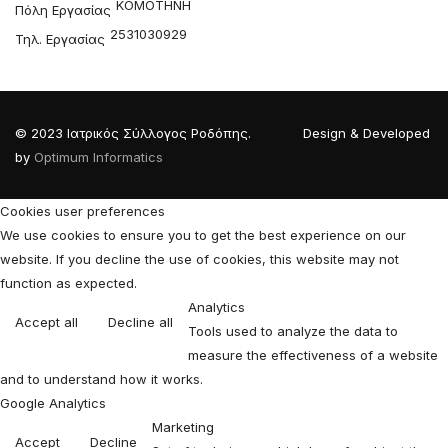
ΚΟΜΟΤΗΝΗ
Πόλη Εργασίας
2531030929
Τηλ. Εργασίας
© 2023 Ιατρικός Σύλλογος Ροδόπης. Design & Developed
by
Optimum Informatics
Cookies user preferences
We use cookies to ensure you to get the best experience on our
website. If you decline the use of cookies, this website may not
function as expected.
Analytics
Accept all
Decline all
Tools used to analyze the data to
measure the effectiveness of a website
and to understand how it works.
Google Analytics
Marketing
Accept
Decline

------------------------------------

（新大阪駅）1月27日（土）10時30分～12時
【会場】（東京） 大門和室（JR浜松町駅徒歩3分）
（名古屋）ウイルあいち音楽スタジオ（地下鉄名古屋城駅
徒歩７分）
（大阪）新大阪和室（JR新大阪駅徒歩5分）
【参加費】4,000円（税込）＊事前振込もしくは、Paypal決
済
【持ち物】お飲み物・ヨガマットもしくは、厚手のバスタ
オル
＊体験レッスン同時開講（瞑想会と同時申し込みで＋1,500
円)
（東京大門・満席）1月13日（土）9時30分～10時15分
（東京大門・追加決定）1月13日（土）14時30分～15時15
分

------------------------------------

## Exercise details
Show all lines in the entries above where the string "東京大門" appears.

## Expected answer
（東京大門・満席）1月13日（土）9時30分～10時15分
（東京大門・追加決定）1月13日（土）14時30分～15時15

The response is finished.